··· Records for this exercise ···
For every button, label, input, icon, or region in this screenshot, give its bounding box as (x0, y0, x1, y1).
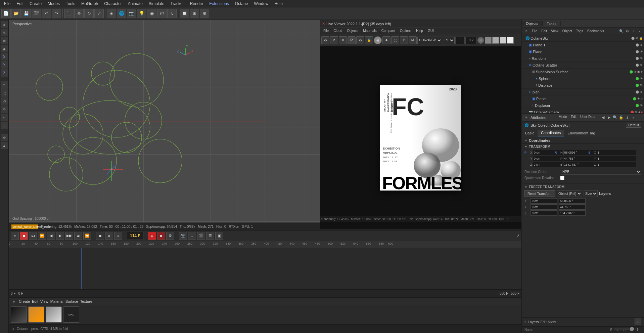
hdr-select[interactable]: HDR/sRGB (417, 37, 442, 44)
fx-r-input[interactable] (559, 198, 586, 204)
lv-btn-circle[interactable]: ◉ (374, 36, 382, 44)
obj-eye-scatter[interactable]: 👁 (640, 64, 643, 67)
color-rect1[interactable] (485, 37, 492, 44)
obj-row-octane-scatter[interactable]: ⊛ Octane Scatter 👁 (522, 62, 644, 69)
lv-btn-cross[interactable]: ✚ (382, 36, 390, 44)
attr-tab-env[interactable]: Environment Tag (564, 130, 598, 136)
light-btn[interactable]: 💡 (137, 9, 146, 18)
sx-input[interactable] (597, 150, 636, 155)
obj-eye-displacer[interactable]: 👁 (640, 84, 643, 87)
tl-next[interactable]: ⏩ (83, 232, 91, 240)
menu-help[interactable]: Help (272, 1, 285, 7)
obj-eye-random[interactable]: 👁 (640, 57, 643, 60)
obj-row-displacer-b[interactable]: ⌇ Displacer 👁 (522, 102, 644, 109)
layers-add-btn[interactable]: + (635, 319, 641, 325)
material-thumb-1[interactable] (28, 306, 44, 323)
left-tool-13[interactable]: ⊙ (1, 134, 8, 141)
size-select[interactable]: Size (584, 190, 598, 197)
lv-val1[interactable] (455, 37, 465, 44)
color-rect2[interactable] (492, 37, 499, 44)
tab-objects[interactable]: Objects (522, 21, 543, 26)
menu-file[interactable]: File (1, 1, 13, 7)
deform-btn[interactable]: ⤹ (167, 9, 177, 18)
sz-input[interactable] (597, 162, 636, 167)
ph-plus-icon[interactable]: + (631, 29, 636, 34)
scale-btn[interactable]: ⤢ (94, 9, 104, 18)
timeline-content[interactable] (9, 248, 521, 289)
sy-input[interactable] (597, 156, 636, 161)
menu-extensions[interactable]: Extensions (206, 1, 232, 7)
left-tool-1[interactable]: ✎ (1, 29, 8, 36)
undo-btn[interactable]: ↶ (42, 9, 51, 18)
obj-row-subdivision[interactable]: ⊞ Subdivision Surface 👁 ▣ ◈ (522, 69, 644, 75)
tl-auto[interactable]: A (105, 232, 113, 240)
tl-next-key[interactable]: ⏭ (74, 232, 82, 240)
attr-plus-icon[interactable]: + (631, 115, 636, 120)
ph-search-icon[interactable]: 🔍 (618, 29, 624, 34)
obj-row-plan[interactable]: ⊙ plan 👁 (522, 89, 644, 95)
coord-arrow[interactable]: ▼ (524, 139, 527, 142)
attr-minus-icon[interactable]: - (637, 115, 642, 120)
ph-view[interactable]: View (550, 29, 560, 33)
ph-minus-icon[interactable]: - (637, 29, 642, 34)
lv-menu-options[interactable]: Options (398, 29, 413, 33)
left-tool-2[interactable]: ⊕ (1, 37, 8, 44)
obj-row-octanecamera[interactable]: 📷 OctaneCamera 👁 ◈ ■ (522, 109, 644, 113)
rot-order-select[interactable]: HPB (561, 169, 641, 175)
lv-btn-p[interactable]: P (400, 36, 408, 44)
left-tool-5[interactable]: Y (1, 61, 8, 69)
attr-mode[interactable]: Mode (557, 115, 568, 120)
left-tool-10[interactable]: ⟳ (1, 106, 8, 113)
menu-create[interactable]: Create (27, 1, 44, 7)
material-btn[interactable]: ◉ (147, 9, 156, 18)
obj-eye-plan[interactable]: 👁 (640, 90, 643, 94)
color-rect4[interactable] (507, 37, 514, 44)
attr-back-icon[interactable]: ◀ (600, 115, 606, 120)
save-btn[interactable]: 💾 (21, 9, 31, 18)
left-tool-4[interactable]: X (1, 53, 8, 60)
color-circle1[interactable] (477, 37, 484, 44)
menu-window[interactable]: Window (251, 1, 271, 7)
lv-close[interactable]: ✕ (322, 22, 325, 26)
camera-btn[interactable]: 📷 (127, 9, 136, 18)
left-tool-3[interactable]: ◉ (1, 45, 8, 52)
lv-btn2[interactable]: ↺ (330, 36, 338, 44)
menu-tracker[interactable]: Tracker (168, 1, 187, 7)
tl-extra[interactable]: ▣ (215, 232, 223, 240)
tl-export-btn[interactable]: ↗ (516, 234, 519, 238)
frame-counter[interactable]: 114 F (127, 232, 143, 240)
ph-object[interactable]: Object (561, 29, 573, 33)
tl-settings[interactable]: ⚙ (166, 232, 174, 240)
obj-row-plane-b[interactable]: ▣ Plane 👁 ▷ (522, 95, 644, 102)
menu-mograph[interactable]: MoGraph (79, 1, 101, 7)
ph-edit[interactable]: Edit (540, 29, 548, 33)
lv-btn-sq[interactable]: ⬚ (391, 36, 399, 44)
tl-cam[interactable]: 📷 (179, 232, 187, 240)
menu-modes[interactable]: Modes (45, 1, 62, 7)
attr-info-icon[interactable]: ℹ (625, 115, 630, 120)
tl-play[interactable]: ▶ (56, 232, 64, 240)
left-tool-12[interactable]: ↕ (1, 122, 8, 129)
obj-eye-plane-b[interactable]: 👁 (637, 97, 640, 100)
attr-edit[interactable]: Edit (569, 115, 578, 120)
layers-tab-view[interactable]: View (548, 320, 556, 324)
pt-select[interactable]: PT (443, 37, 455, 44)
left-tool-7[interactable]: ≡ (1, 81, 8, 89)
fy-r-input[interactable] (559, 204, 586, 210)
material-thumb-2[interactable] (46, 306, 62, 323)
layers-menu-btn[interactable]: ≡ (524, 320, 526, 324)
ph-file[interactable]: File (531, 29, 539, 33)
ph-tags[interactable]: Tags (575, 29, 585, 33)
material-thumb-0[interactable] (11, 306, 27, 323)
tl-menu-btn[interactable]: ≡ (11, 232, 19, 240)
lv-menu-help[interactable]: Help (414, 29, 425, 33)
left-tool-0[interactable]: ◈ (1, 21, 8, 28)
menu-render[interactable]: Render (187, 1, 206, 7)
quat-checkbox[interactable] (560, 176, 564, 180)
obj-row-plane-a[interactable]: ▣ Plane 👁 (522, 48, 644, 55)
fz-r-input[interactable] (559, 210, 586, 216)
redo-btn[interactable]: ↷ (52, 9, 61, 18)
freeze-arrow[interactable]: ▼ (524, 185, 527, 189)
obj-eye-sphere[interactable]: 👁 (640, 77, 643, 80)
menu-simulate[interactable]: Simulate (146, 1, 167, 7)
···
## Task
Please give the count of lines in the listing that include the string "icon", with no words around it.

## Output for this task
8